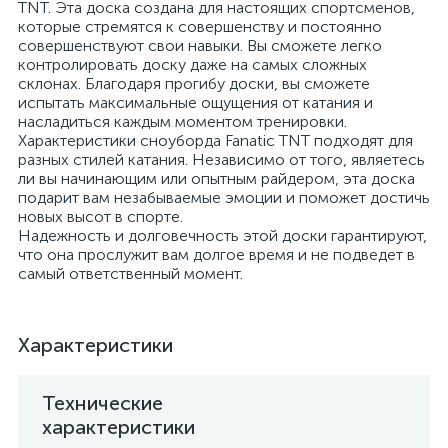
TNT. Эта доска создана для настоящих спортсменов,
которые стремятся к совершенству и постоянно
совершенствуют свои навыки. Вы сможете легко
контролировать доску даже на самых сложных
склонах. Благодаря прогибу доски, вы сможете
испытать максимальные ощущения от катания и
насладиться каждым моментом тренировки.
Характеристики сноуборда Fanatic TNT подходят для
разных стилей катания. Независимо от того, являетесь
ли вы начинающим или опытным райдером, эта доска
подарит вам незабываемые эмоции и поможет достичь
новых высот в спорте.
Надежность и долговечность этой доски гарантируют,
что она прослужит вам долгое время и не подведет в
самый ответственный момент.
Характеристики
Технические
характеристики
*****
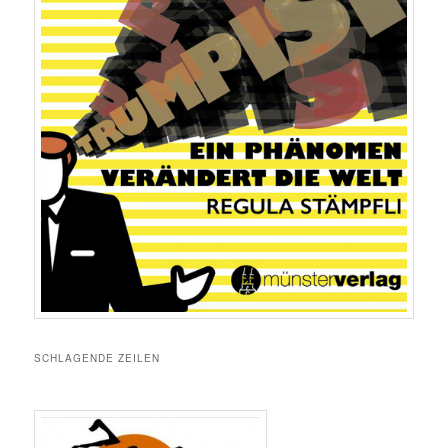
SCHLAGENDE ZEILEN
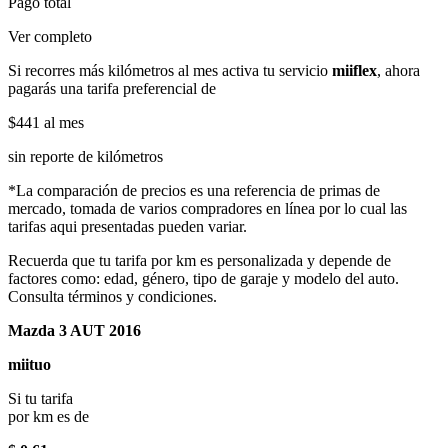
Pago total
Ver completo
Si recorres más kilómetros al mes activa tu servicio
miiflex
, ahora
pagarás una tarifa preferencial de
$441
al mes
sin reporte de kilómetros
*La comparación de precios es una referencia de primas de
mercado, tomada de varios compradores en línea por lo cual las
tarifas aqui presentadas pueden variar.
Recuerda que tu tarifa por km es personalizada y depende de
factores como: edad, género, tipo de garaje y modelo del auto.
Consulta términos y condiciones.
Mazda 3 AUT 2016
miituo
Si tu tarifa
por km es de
*****
→ **Work instructions**: From the records above, reproduce exactly the lines from the one with "pagarás una tarifa preferencial de" to the one with "por km es de", both included, and no others.

→ **Written response**:
pagarás una tarifa preferencial de
$441
al mes
sin reporte de kilómetros
*La comparación de precios es una referencia de primas de
mercado, tomada de varios compradores en línea por lo cual las
tarifas aqui presentadas pueden variar.
Recuerda que tu tarifa por km es personalizada y depende de
factores como: edad, género, tipo de garaje y modelo del auto.
Consulta términos y condiciones.
Mazda 3 AUT 2016
miituo
Si tu tarifa
por km es de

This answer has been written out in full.